>>>

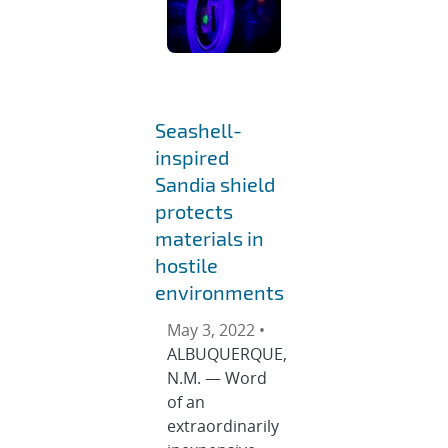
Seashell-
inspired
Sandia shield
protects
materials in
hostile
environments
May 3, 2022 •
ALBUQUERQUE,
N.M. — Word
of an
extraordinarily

<<<
>>>

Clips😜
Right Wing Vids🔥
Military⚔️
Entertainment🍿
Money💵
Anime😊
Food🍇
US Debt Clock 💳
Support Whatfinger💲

<<<
>>>

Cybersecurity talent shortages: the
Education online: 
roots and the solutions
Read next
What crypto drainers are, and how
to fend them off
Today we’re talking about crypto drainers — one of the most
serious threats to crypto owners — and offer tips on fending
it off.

<<<

> **Work item**
When a line of the records includes "crypto", that line belongs in the answer.

> **Output below**
What crypto drainers are, and how
Today we’re talking about crypto drainers — one of the most
serious threats to crypto owners — and offer tips on fending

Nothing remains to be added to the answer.